Two years ago this May I visited Nirmal Hriday. It was Mother Teresa's first of many homes, and known as her 'home for the dying and destitute' in Kalighat . What I remember of those first days as a volunteer was seeing a mirror for the first time of a reality which I could not handle. I saw the sheltered aspects of what I had arrogantly presumed to be a worldly life. The suffering of the patients; their pain paired with a defeat born from acting out their roles that came with their free cot, filled my mind with confusing justifications. I was forced to question what I was doing and why I could not do it. I lasted only a few days at Nirmal Hriday, and event though at the time I felt defeated and humbled, it was ultimately intelligence which made me leave. I left and moved to Sishu Bhavan where I uncovered another secret – a skill set which I had not realised that I possessed, and of course I met one of my most powerful life mentors - Deepa.

But thanks to Kolkata, in the past two years many gaps have been filled. My naivety has been dulled, and although important questions may not have been answered, at least they have been asked. And as life has a habit of doing, the very reason why I ever stopped in Kolkata is now working by my side.

Two years ago while I was living one of my many lives, my friend – an Angel diguised as a mermaid - and I were working under the sea with the ultra rich and a lifestyle which I had the privilege choosing. She told me about her previous work in Kolkata and told me to visit. It just so happened that the cheap flights from Bangkok to India were to Kolkata, and it just so happened that the first volunteer I spoke to once I arrived was a friend of the Angel's, who took me to register at the Missionaries of Charity. Now our paths have crossed again, and the Angel is volunteering at Nirmal Hriday and has asked my advice for how to work with the blind women confined to their beds. Using this as an opportunity to face a previous trauma I went back to revisit what I had once walked away from in nauseous tears.

Now I walked into Kalighat and saw a very different picture. I saw rows of women who had forcibly had their heads shaved. I saw rows of women who did have families, but for whatever reason were separated from them while no effort was being made to soothe that wound nor rectify that deep and raw separation. I no longer saw helpless victims or "bags of bones"; instead I saw very weak and sick ladies, sucked of energy by the asphyxiating atmosphere and devoid of options by a failing society.
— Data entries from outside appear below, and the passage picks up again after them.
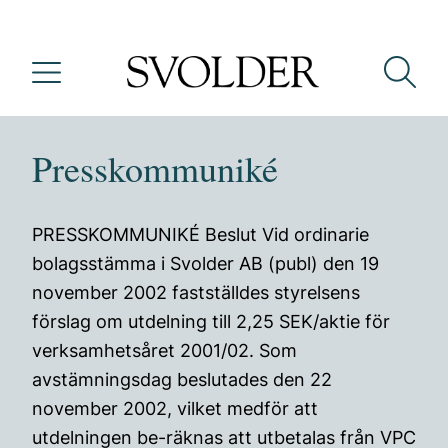
Presskommuniké
PRESSKOMMUNIKÉ Beslut Vid ordinarie
bolagsstämma i Svolder AB (publ) den 19
november 2002 fastställdes styrelsens
förslag om utdelning till 2,25 SEK/aktie för
verksamhetsåret 2001/02. Som
avstämningsdag beslutades den 22
november 2002, vilket medför att
utdelningen be-räknas att utbetalas från VPC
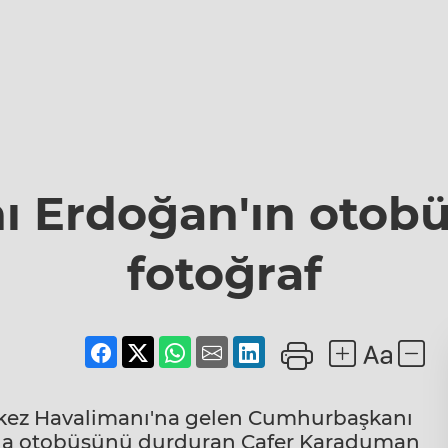
 Erdoğan'ın otob
fotoğraf
erkez Havalimanı'na gelen Cumhurbaşkanı
nda otobüsünü durduran Cafer Karaduman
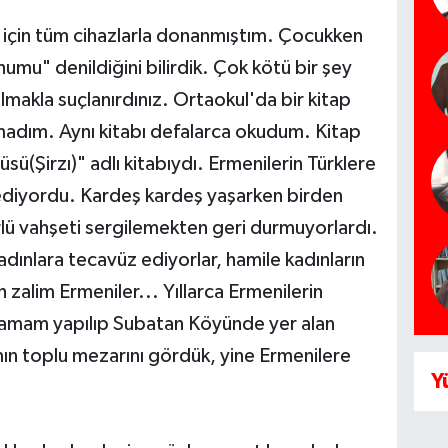
 için tüm cihazlarla donanmıştım. Çocukken
umu" denildiğini bilirdik. Çok kötü bir şey
makla suçlanırdınız. Ortaokul'da bir kitap
adım. Aynı kitabı defalarca okudum. Kitap
ü(Şirzı)" adlı kitabıydı. Erm
enilerin Türklere
ediyordu. Kardeş kardeş yaşarken birden
lü vahşeti sergilemekten geri durmuyorlardı.
adınlara tecavüz ediyorlar, hamile kadınların
 zalim Ermeniler... Yıllarca Ermenilerin
atamam yapılıp Subatan Köyünde yer alan
mın toplu mezarını gördük, yine Ermenilere
Y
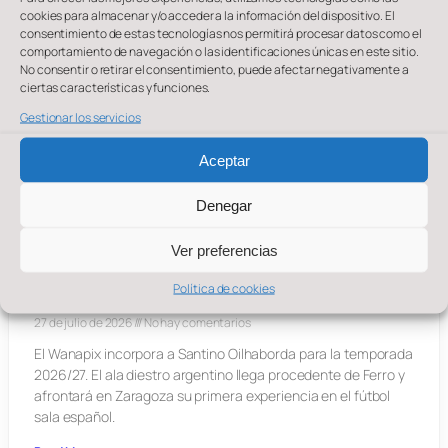
cookies para almacenar y/o acceder a la información del dispositivo. El
consentimiento de estas tecnologías nos permitirá procesar datos como el
comportamiento de navegación o las identificaciones únicas en este sitio.
No consentir o retirar el consentimiento, puede afectar negativamente a
ciertas características y funciones.
Gestionar los servicios
Aceptar
Denegar
Ver preferencias
SANTINO OILHABORDA, UNA APUESTA DE
PRESENTE Y FUTURO PARA EL WANAPIX
Política de cookies
27 de julio de 2026
No hay comentarios
El Wanapix incorpora a Santino Oilhaborda para la temporada
2026/27. El ala diestro argentino llega procedente de Ferro y
afrontará en Zaragoza su primera experiencia en el fútbol
sala español.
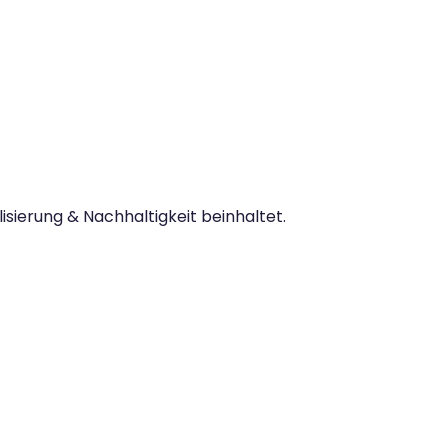
sierung & Nachhaltigkeit beinhaltet.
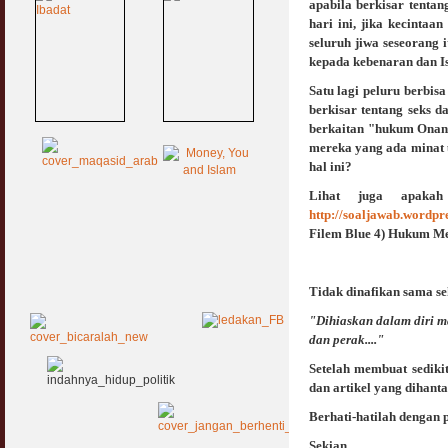
apabila berkisar tenta
hari ini, jika kecinta
seluruh jiwa seseorang
kepada kebenaran dan Is
Satu lagi peluru berbis
berkisar tentang seks 
berkaitan "hukum Onani"
mereka yang ada minat 
hal ini?
Lihat juga apaka
http://soaljawab.wordpr
Filem Blue 4) Hukum Mel
Tidak dinafikan sama se
"Dihiaskan dalam diri m
dan perak...."
Setelah membuat sediki
dan artikel yang dihant
Berhati-hatilah dengan 
Sekian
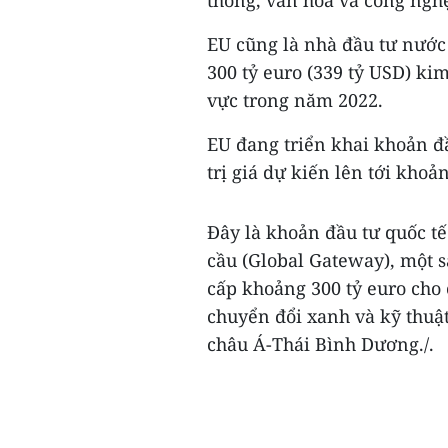
thông, văn hóa và công nghệ
EU cũng là nhà đầu tư nước 
300 tỷ euro (339 tỷ USD) k
vực trong năm 2022.
EU đang triển khai khoản đầ
trị giá dự kiến lên tới khoản
Ðây là khoản đầu tư quốc t
cầu (Global Gateway), một 
cấp khoảng 300 tỷ euro cho 
chuyển đổi xanh và kỹ thuật
châu Á-Thái Bình Dương./.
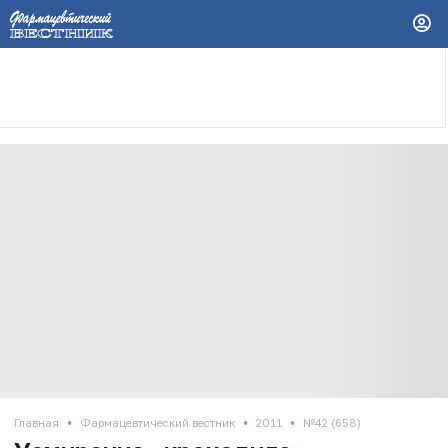
•
•
•
Главная
Фармацевтический вестник
2011
№42 (658)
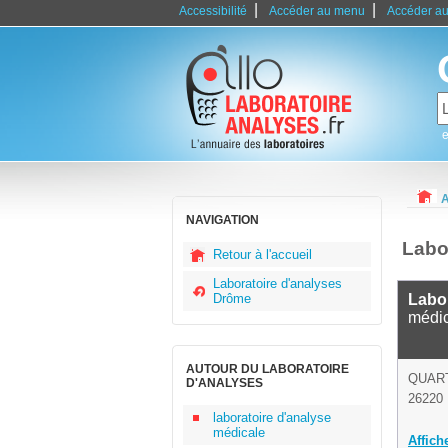
|
|
Accessibilité
Accéder au menu
Accéder au
e
A
NAVIGATION
Labo
Retour à l'accueil
Laboratoire d'analyses
Drôme
Labo
médi
AUTOUR DU LABORATOIRE
QUAR
D'ANALYSES
26220 
laboratoire d'analyse
médicale
Affich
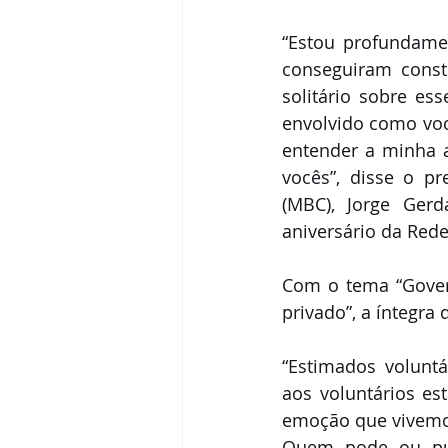
“Estou profundame
conseguiram const
solitário sobre es
envolvido como você
entender a minha al
vocês”, disse o p
(MBC), Jorge Ger
aniversário da Rede 
Com o tema “Govern
privado”, a íntegra
“Estimados voluntá
aos voluntários es
emoção que vivemos
Quem pode ou pude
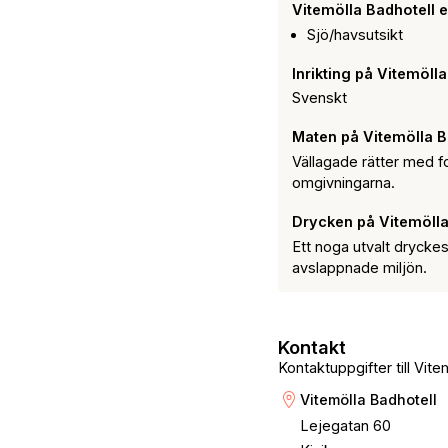
Vitemölla Badhotell 
Sjö/havsutsikt
Inrikting på Vitemöll
Svenskt
Maten på Vitemölla B
Vällagade rätter med f
omgivningarna.
Drycken på Vitemölla
Ett noga utvalt drycke
avslappnade miljön.
Kontakt
Kontaktuppgifter till Vite
Vitemölla Badhotell
Lejegatan 60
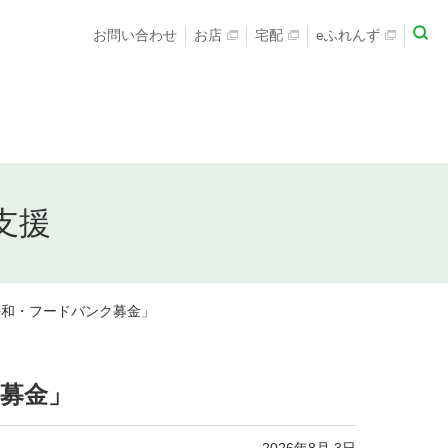
お問い合わせ
お店
宅配
eふれんず
支援
・平和・フードバンク募金」
ンク募金」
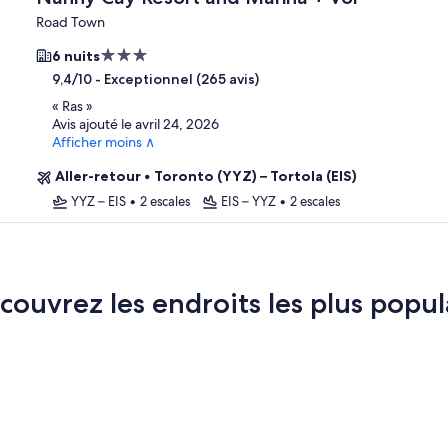
Road Town
Hébergement
6 nuits
3.0 étoiles
-
Exceptionnel (265 avis)
9,4/10
«
Ras
»
Avis ajouté le avril 24, 2026
Afficher moins ∧
Aller-retour
•
Toronto (YYZ) – Tortola (EIS)
YYZ – EIS
•
2 escales
EIS – YYZ
•
2 escales
couvrez les endroits les plus popula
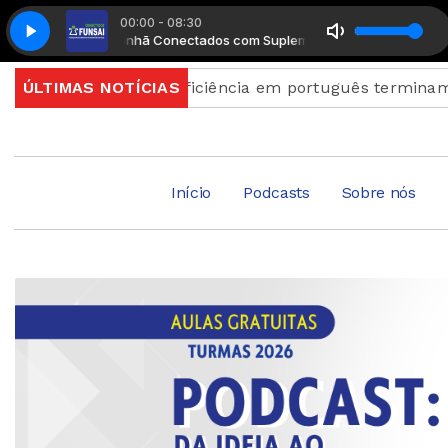
00:00 - 08:30
Manhã Conectados com Suplemento Musical
Manhã Conectados 
xame de proficiência em português terminam quinta
ÚLTIMAS NOTÍCIAS
Início
Podcasts
Sobre nós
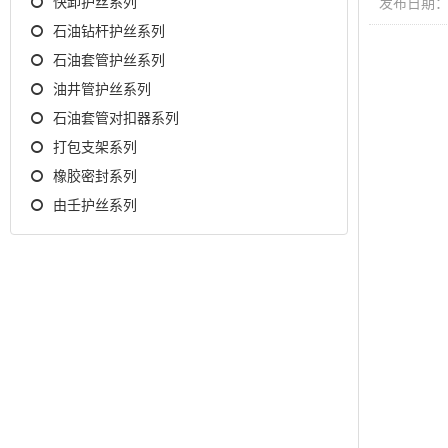
快卸护丝系列
发布日期：20
石油钻杆护丝系列
石油套管护丝系列
油井管护丝系列
石油套管对扣器系列
打包支架系列
橡胶密封系列
由壬护丝系列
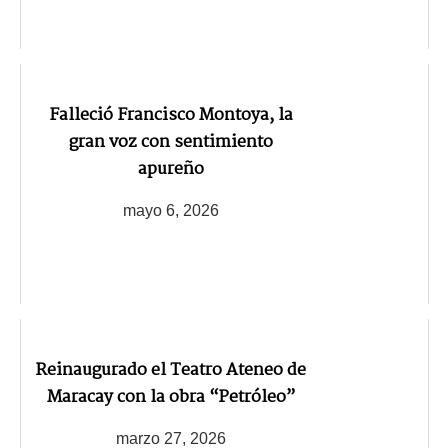
Falleció Francisco Montoya, la
gran voz con sentimiento
apureño
mayo 6, 2026
Reinaugurado el Teatro Ateneo de
Maracay con la obra “Petróleo”
marzo 27, 2026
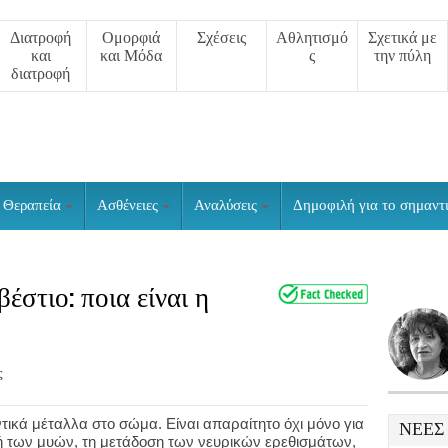
Διατροφή
Ομορφιά
Σχέσεις
Αθλητισμό
Σχετικά με
και
και Μόδα
ς
την πύλη
διατροφή
Θεραπεία
Ασθένειες
Αναλύσεις
Δημοφιλή για το σημαντ
έστιο: ποια είναι η
ς
ντικά μέταλλα στο σώμα. Είναι απαραίτητο όχι μόνο για
ΝΈΕΣ
ολή των μυών, τη μετάδοση των νευρικών ερεθισμάτων,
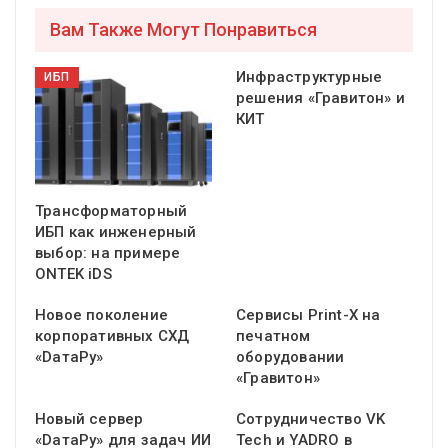
Вам Также Могут Понравиться
Инфраструктурные
ИБП
решения «Гравитон» и
КИТ
Трансформаторный
ИБП как инженерный
выбор: на примере
ONTEK iDS
Новое поколение
Сервисы Print-X на
корпоративных СХД
печатном
«DатаРу»
оборудовании
«Гравитон»
Новый сервер
Сотрудничество VK
«DатаРу» для задач ИИ
Tech и YADRO в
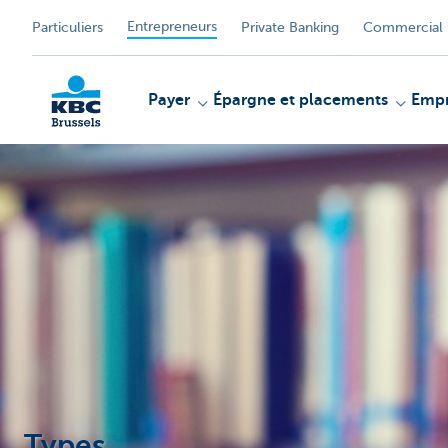
Entrepreneurs
Particuliers
Private Banking
Commercial 
Payer
Épargne et placements
Empr
KBC
Types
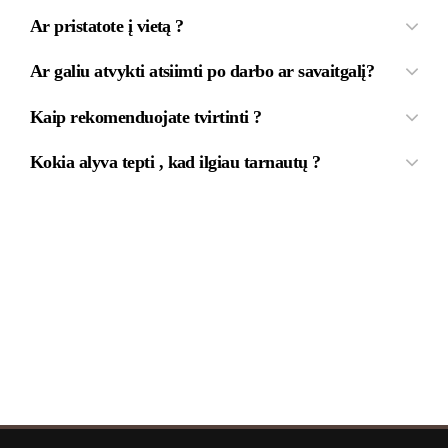
Ar pristatote į vietą ?
Ar galiu atvykti atsiimti po darbo ar savaitgalį?
Kaip rekomenduojate tvirtinti ?
Kokia alyva tepti , kad ilgiau tarnautų ?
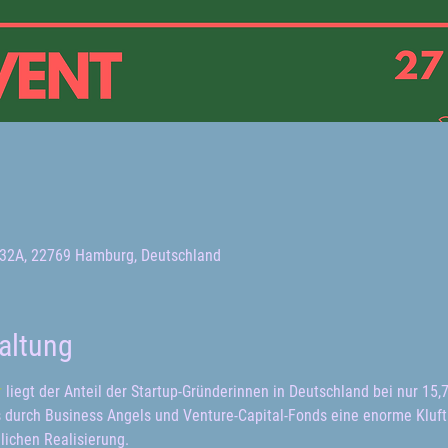
32A, 22769 Hamburg, Deutschland
altung
r
 liegt der Anteil der Startup-Gründerinnen in Deutschland bei nur 15,7
 durch Business Angels und Venture-Capital-Fonds eine enorme Kluf
lichen Realisierung.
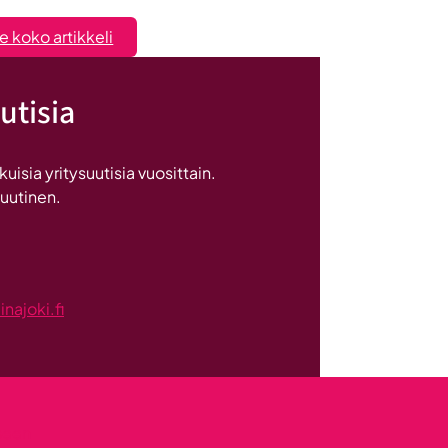
:
e koko artikkeli
Myyntiliidejä
Euroopasta
utisia
kesäkuu
2026
sia yritysuutisia vuosittain.
 uutinen.
ajoki.fi
kseen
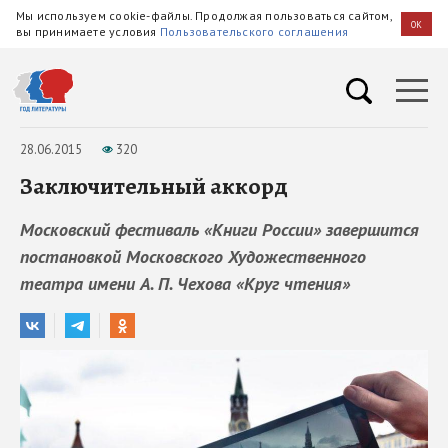
Мы используем cookie-файлы. Продолжая пользоваться сайтом,
OK
вы принимаете условия
Пользовательского соглашения
28.06.2015
320
Заключительный аккорд
Московский фестиваль «Книги России» завершится
постановкой Московского Художественного
театра имени А. П. Чехова «Круг чтения»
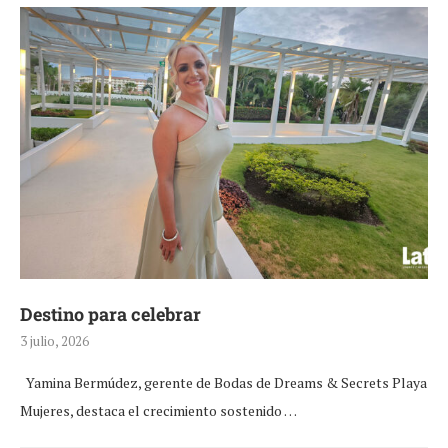
Destino para celebrar
3 julio, 2026
Yamina Bermúdez, gerente de Bodas de Dreams & Secrets Playa
Mujeres, destaca el crecimiento sostenido …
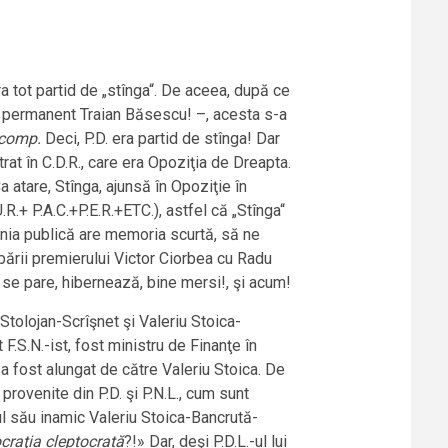
ra tot partid de „stînga“. De aceea, după ce
at permanent Traian Băsescu! –, acesta s-a
 comp.
Deci, P.D. era partid de stînga! Dar
ntrat în C.D.R., care era Opoziţia de Dreapta.
Ca atare, Stînga, ajunsă în Opoziţie în
R.+ P.A.C.+P.E.R.+ETC.), astfel că „Stînga“
inia publică are memoria scurtă, să ne
bării premierului Victor Ciorbea cu Radu
, se pare, hibernează, bine mersi!, şi acum!
Stolojan-Scrîşnet şi Valeriu Stoica-
.S.N.-ist, fost ministru de Finanţe în
a fost alungat de către Valeriu Stoica. De
rovenite din P.D. şi P.N.L., cum sunt
tul său inamic Valeriu Stoica-Bancrută-
ocraţia cleptocrată
?!» Dar, deşi P.D.L.-ul lui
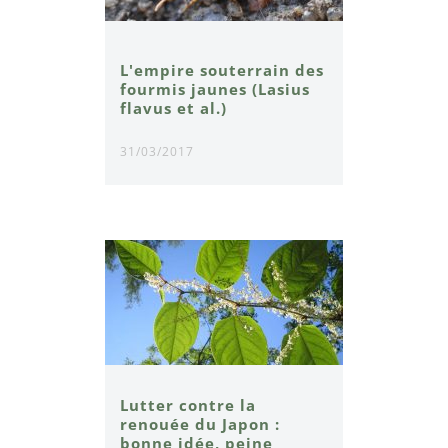
L'empire souterrain des
fourmis jaunes (Lasius
flavus et al.)
31/03/2017
Lutter contre la
renouée du Japon :
bonne idée, peine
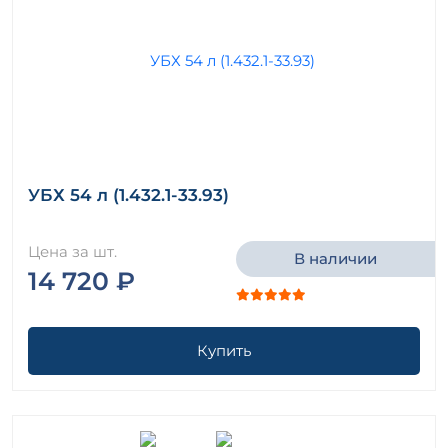
УБХ 54 л (1.432.1-33.93)
Цена за шт.
В наличии
14 720 ₽
Купить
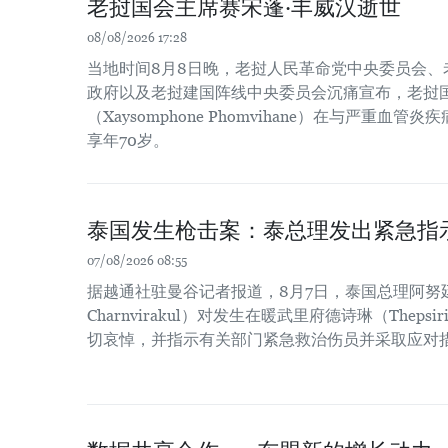
老挝国会主席赛宋蓬·丰威汉逝世
08/08/2026 17:28
当地时间8月8日晚，老挝人民革命党中央委员会、
政府以及老挝建国阵线中央委员会沉痛宣布，老挝国
（Xaysomphone Phomvihane）在与严重血
享年70岁。
泰国发生枪击案：泰总理发出紧急指
07/08/2026 08:55
据越通社驻曼谷记者报道，8月7日，泰国总理阿努廷·
Charnvirakul）对发生在暖武里府德诗琳（Thep
切哀悼，并指示有关部门紧急救治伤员并采取应对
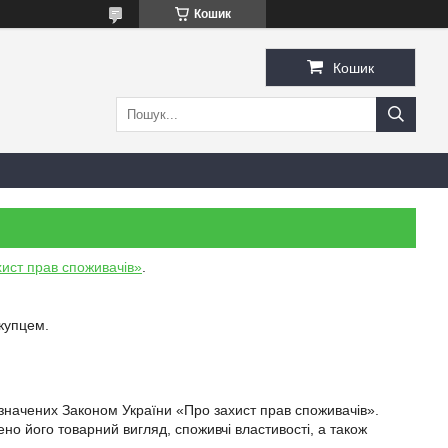
Кошик
Кошик
ист прав споживачів»
.
купцем.
изначених Законом України «Про захист прав споживачів».

о його товарний вигляд, споживчі властивості, а також 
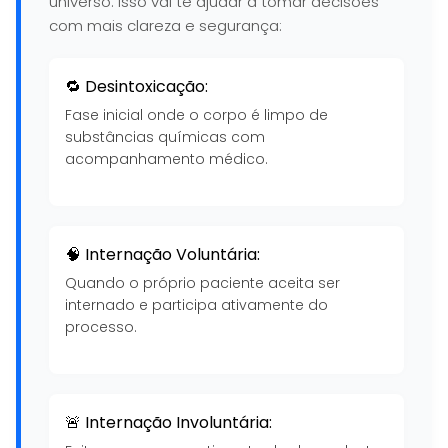
universo. Isso vai te ajudar a tomar decisões
com mais clareza e segurança:
🔁 Desintoxicação:
Fase inicial onde o corpo é limpo de
substâncias químicas com
acompanhamento médico.
🧠 Internação Voluntária:
Quando o próprio paciente aceita ser
internado e participa ativamente do
processo.
🚨 Internação Involuntária:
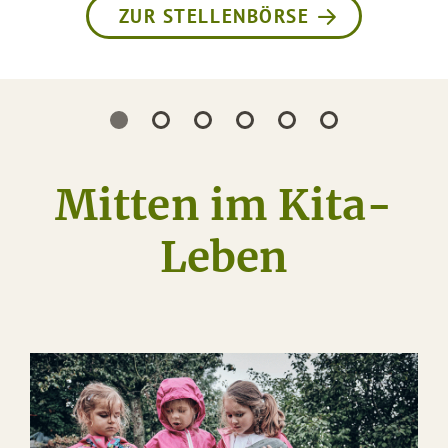
ZUR STELLENBÖRSE
Mitten im Kita-
Leben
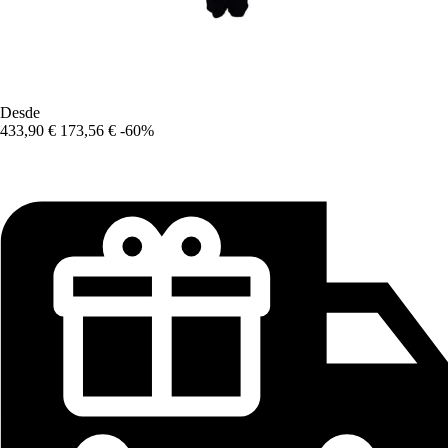
Desde
433,90 €
173,56 €
-60%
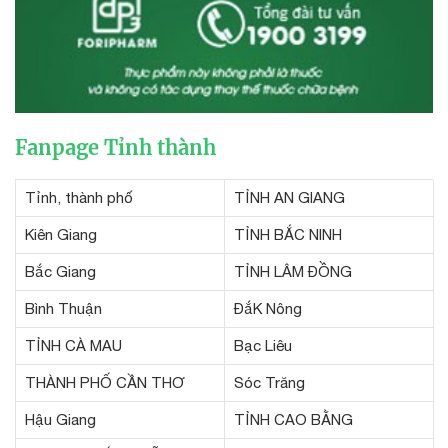
Fanpage Tỉnh thành
Tỉnh, thành phố
TỈNH AN GIANG
Kiên Giang
TỈNH BẮC NINH
Bắc Giang
TỈNH LÂM ĐỒNG
Bình Thuận
ĐắK Nông
TỈNH CÀ MAU
Bạc Liêu
THÀNH PHỐ CẦN THƠ
Sóc Trăng
Hậu Giang
TỈNH CAO BẰNG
All of the volunteers, with the exception of the Angel, were drinking their afternoon chai on the roof, which even if the patients had the strength to climb the stairs, they are forbidden to. The Angel was beaming out her contagious energy; a natural nurse with an innate comforting presence. She led me through the rows of beds to a very old women who is living with cataracts. One of her eyes was totally glazed over with a thick milky layer, while the other was fighting the invading and unwelcome skin. She was almost totally blind. I introduced myself and she motioned for me to sit on remaining space left in her little cot. She was one of the ladies who astound me with their grasp of the English language, providing a key to a past lifetime away from their deserted and poverty driven reality. I asked her if she liked music, as I had come armed with my karimbu, but she was not interested in being entertained. Instead she quickly found out we had a favourite poet in common, and she began to recite songs by Rabindranath Tagore. She sang beautiful melodies in her native Bengali before translating them into English, moving her hand from side to side as she conducted her own renditions. Her voice was incredible, perfect, and her songs blacked out the rest of the ward, killing the discomfort and occasional moans of the women laying all around us.

The singing blind lady had actually studied at Santiniketan – Tagore's world renouwn school and unverisity. She recollected the concerts which her and her freinds would perform, allowing a smile to capture her face and take her back to a colourful happy time safe under the guard of her memory. I left her humming to herself as the Angel motioned me over to another cot, on which lay a much younger women – a women only twenty years old, but also living without sight.


The woman had been picked up at the station after being severely weak and malnourished. After a short stay in Kalighat she was much stronger and the Sister's are searching for somewhere else for her to go. The options are few – she can either return to live at Howrah train station, begging in her darkness, or perhaps the Sister's will move her to Shanti Dan.


Shanti Dan is one of the Missionaries of Charities homes for mentally disabled women. I have never visited, but I have heard several accounts of the ancient treatments used on the women. I know a volunteer nurse who was asked to leave after she began protesting about the use of electric shock treatment, including on epileptic patients. I stayed for only a few minutes by the side of the young women who I did not know. She lay still, with her legs curled into her chest under her uniform night dress. She remained rightly uninterested in my presence and besides all I could do was listen to the alarm bells ringing inside my head.


It will not be long before Deepa will be a young woman still under the care of the Missionaries of Charity. This is my motivation; for a different future for Deepa other than the one which is already laid out.